Makio saying to Emiri

There is a shared marginality here, and it just makes so much sense to see these two characters attuned to it in others.

Conclusion

I've already written much more than I thought I would here.
There's just so much to love in this series, and despite all my words I feel like I'm failing to articulate how good and sometimes momentous it is, in all the ways its conversations and depictions so often strike true. It's not often you get an anime that cares this clearly; with characters that so quickly, so wholly feel like people - and dang, Makio and Asa really really do.

And, I don't know. In some ways, Asa is the teenager restricted by well-meaning but offhandedly controlling parents I've been, and Makio is the kind of adult mess standing up for herself I aspire to be (maybe without the romantic situationship tension, though). So I'll say it again: that means a lot.
This anime has shot to my top favorite animes in three or four episodes, and it's been staying there effortlessly since then. With how it's going, I don't see it stepping down from there.

I've also ordered the start of the manga in French (rather aptly titled Entre les lignes, between the lines), and I hope the translation will be ok. It seems to be a different experience, with even more dialogue, several scenes shuffled compared to the anime, and generally more of the characters. I'm quite excited about it6.
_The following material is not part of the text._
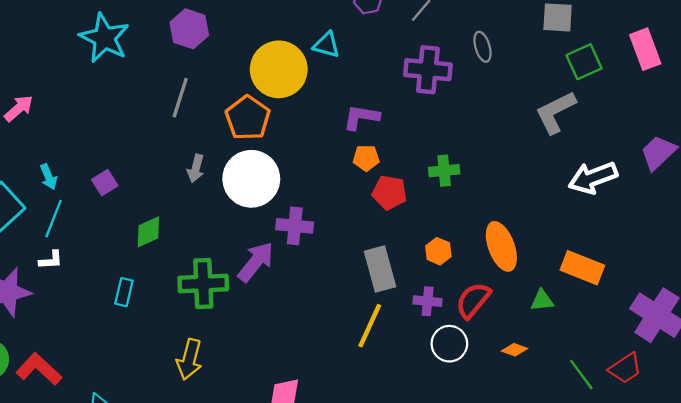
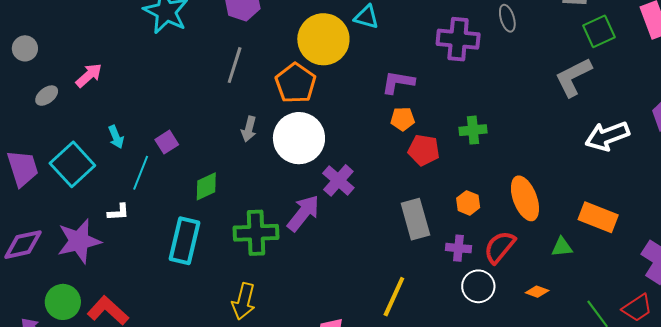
cyan line: (54, 219) -> (141, 173), moved
purple cross: (295, 226) -> (338, 180), turned 36
cyan rectangle: (124, 292) -> (184, 241), size x1.8
yellow line: (370, 326) -> (394, 297), moved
What else? So much, probably. But in brief: if you want something slow that explores grief, communication, and living kindly and fiercely outside of social norms, please try Journal with witch. Please.

On my end, I just know I want it to be Sunday already so that I can feel that flurry of emotions again, watching its next episode.
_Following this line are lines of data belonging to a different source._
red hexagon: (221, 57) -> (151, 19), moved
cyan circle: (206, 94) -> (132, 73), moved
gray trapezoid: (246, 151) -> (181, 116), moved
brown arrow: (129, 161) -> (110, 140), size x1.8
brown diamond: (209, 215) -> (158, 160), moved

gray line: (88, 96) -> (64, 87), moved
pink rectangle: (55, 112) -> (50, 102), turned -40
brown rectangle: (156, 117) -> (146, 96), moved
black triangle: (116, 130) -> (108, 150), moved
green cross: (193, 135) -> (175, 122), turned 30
  1. While I still have a few reservations on this ex regarding his elements of competitivity romance-wise, with a heterosexual dynamic that always makes me slightly uncomfortable, I also welcome him as an embodiment of a kind and sympathetic ex portrayal overall. He's clearly stayed one of Makio's closest friends, someone who helps her through life - and I've often wanted to write a post about how meaningful it is to represent such characters. Alsoooo there's a long scene in episode 6 exploring Makio's very clear attraction to him that's written and framed in an absolutely stupendous way. She also always keeps her agency regarding where this is going, and the situation itself is depicted so clearly through her point of view that it's legitimately hot. I don't think I've seen that elsewhere in fiction, and I absolutely love how the series doesn't shy away from depicting Makio feeling this (and all the more as a neurodivergent character, who tend to be written stereotypically as uninterested and/or clueless about love and sex). Gosh.
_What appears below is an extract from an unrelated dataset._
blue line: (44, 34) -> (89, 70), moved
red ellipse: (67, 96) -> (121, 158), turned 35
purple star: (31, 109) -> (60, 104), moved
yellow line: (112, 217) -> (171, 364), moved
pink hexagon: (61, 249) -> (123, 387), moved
  2. Sadly, there is a bit of Indian exotization in episode 2 when representing Asa's mental state of being thrown in a unknown country, which was added for the anime as far as I can tell; and that made me wince a little as something stereotypically "foreign". This never re-occurs, though.

  3. the OST of the series is made by Kensuke Ushio, and he contributed to a honestly impressive amount of well-known animes. This ranges from several anime by Naoko Yamada I've been liking a lot - Liz and the Blue Bird, The Colors Within, The Heike Story - to general success animes I didn't get into but have seen much enthusiasm about - Chainsaw Man, Orb: On the Movements of the Earth, or DanDaDan.

  4. just like its French equivalent "troubles du neurodéveloppement", for what it's worth - which is still widely used in medical, pathologizing contexts. Its name evokes a deviance compared to a so-called "normality" like a problem to be solved, instead of acknowledging a difference that should be accounted for on a community scale.

  5. lesbian fiction in the form of the movie Fried Green Tomatoes! ... even if, to my understanding, the movie actually cuts out the explicit lesbianism of the original book to make it subtext :( I need to watch and read those someday still.

  6. the manga also received a live-action adaptation in 2024, and I'm also curious to try it if I can someday.